Datapages endeavors to make geological publications accessible. The information contained in these publications can have a longer shelf life than the bound documents themselves. Over the years, books go out of print and become rare, or they suffer the ravages of moths and mildew. As a result, a great deal of valuable geological information is lost. To combat this loss, Datapages digitally captures geological publications and archives them to electronic media, thereby ensuring their future viability by making them indispensable to the geological professionals who need them most. By doing this, publications are easily accessible, searchable, and affordable.
History of Datapages
While the idea of providing digital publications and data began years earlier, the digitization of AAPG Bulletins and Special Publications became a primary focus in the early 1990s. Other publishers were soon added to the digital library now known as the Archives. As the rapidly evolving technology grew, the possibility of delivering the electronic library by internet was established and formed the basis of what has grown to over a million documents.

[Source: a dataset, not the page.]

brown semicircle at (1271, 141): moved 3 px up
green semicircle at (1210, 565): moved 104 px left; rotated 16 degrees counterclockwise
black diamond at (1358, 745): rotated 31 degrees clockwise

The 1990s also introduced GIS technology as a way to digitize geologic maps. In 2002, the name “GIS-UDRIL” was created for this digital mapping project. It began with a database of oil and gas fields and over the years has been refined and expanded to include digital databases and georeferenced maps from all over the world.
Search and Discovery became AAPG and Datapages’ free online journal for upstream energy explorationists in early 2000. Since the original posted company reports, reprints of published articles, and submitted material, Search and Discovery has become the home of the AAPG meeting abstracts along with over 52,000 articles and audio-visuals.